The Central School for the Deaf (東京都立中央ろう学校, Tōkyō Toritsu Chūō Rōgakkō), formerly the Tokyo School for the Deaf (東京都立ろう学校, Tōkyō Toritsu Rōgakkō), is a public school for the deaf in Shimotakaido, Suginami, Tokyo, managed by the Tokyo Metropolitan Board of Education. It was the first Deaf educational program to be established in the eastern capital during the Meiji period.

==History==
The Tokyo School for the Deaf was established in 1880. Initially, the school adopted a manual teaching method, despite international trends towards oralism. In 1897, the director was Shinpachi Konishi.

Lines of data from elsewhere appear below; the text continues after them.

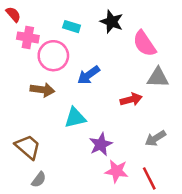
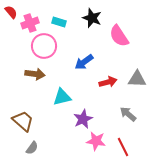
pink cross: (28, 37) -> (30, 23), moved, turned -30
blue arrow: (89, 75) -> (84, 62), moved
gray triangle: (158, 78) -> (137, 79), moved
gray arrow: (155, 138) -> (128, 114), turned 72

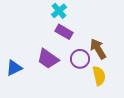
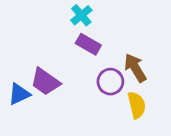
purple trapezoid: (48, 59) -> (45, 82), moved

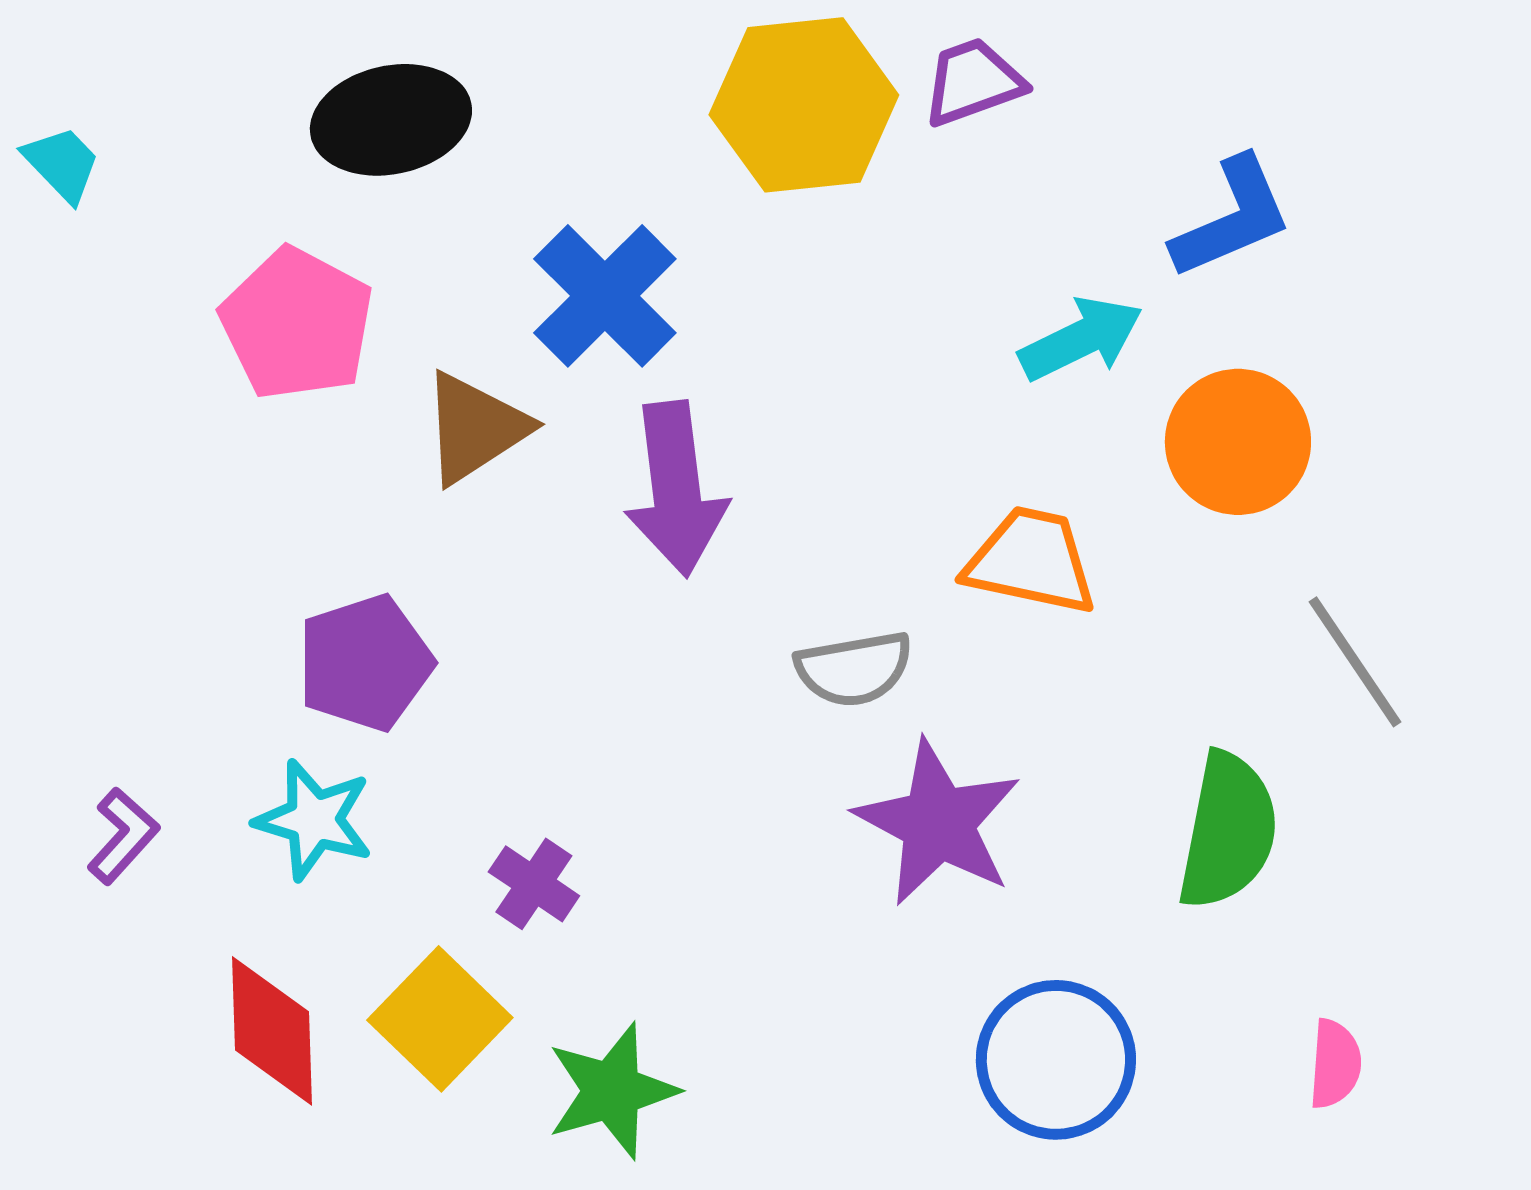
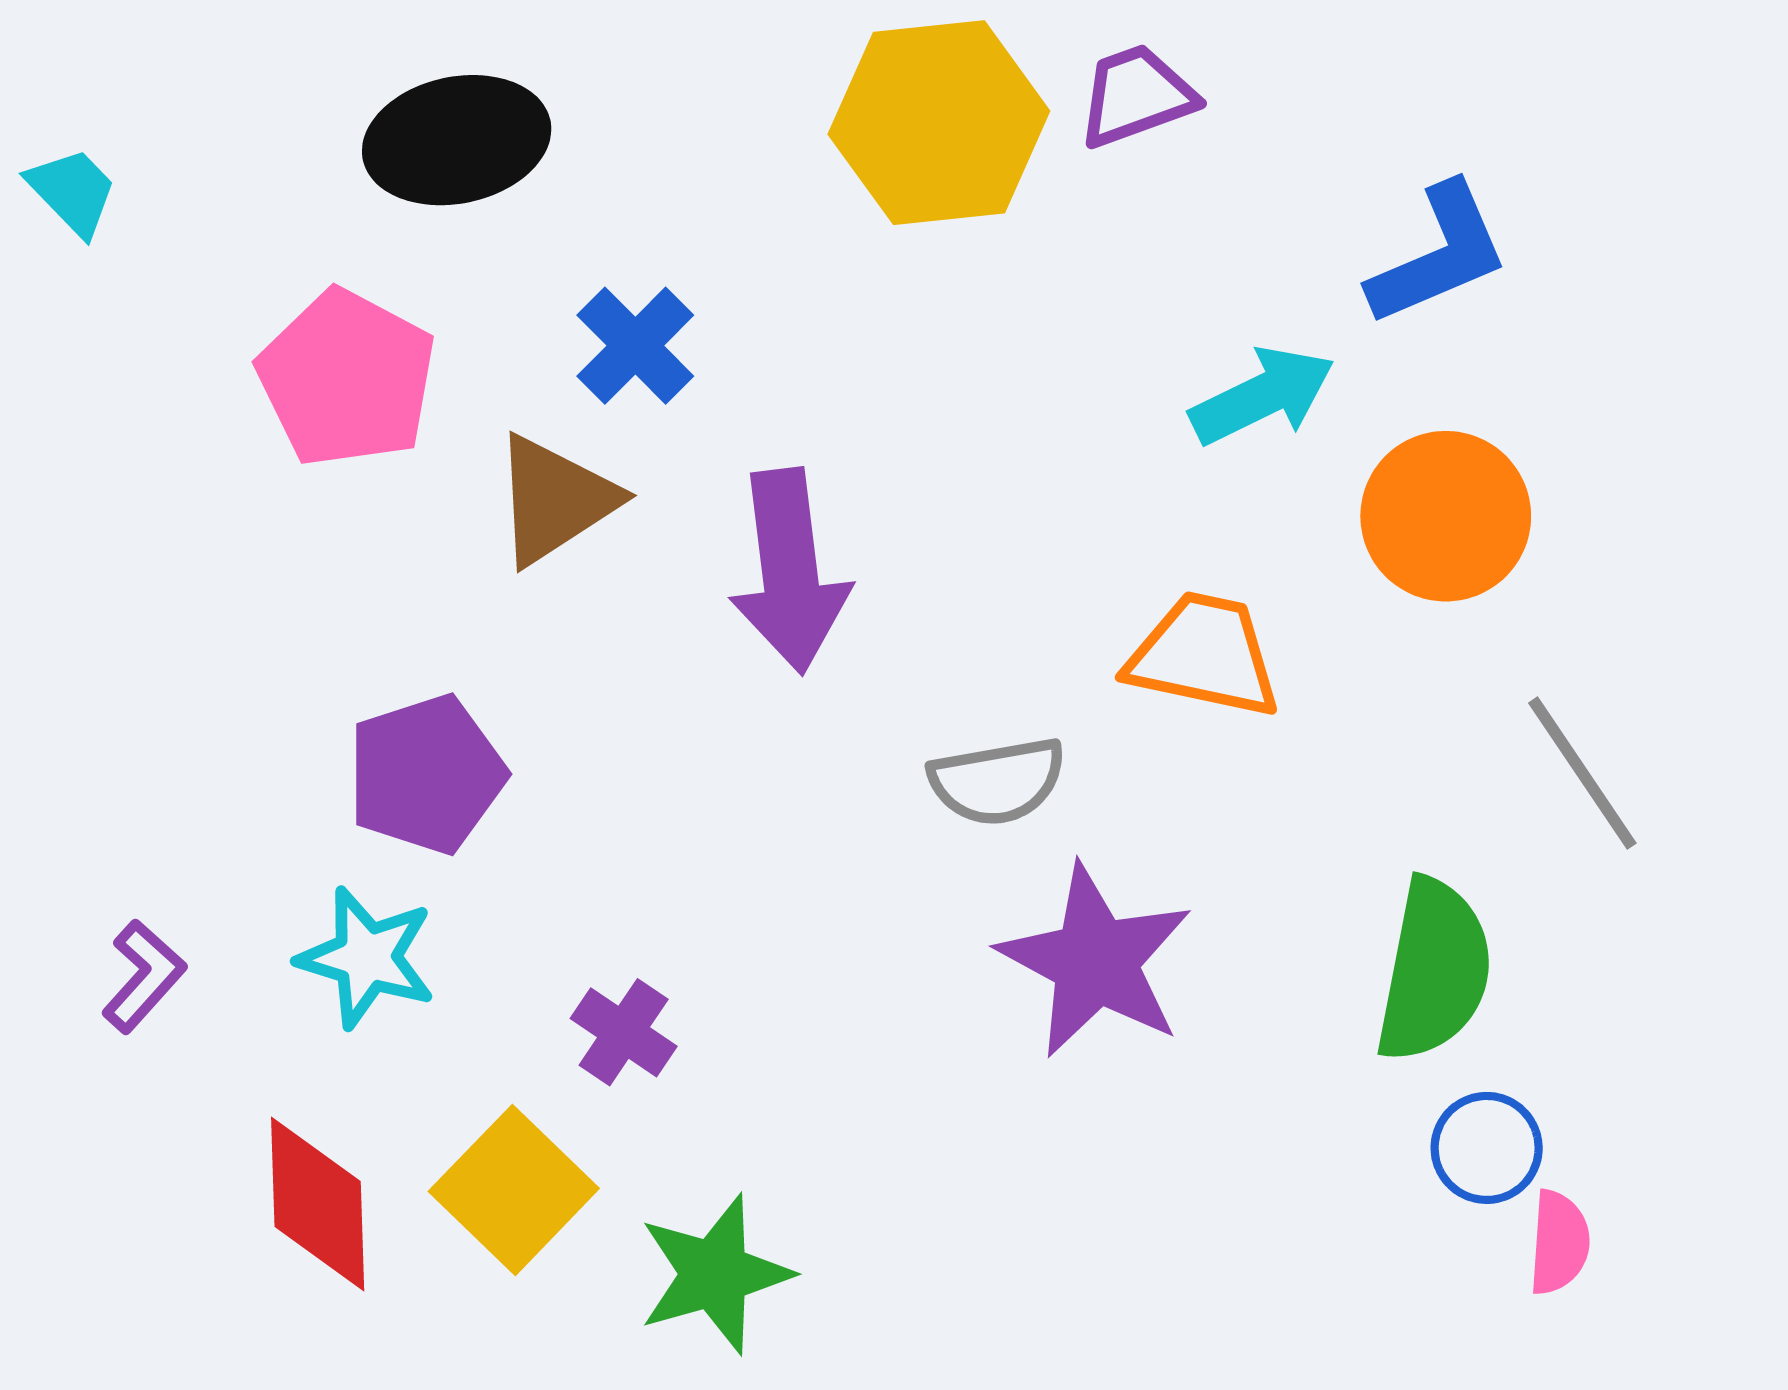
blue cross: (605, 296) -> (635, 346), moved, size x0.7
blue circle: (1056, 1060) -> (1487, 1148), moved, size x0.6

In 1915, alumni of the Tokyo School for the Deaf founded the Japanese Association of the Deaf. This organization was the precursor of the Japanese Federation of the Deaf.

By the 1930s, the institution had grown to include an elementary school, a middle school, and a training department. The training department was intended for the training of those who planned to be teaching the Deaf.

==Program==
Currently, the Central School for the Deaf serves students in two Tokyo venues: Shakuji Campus (石神井校舎) in Nerima and Otsuka Campus (大塚校舎) in Toshima. Otsuka is now Tokyo Otsuka School for the Deaf.

In September 2010, some of the Tokyo faculty and students begin participating in an exchange program with their counterparts at Rochester School for the Deaf in Rochester, New York.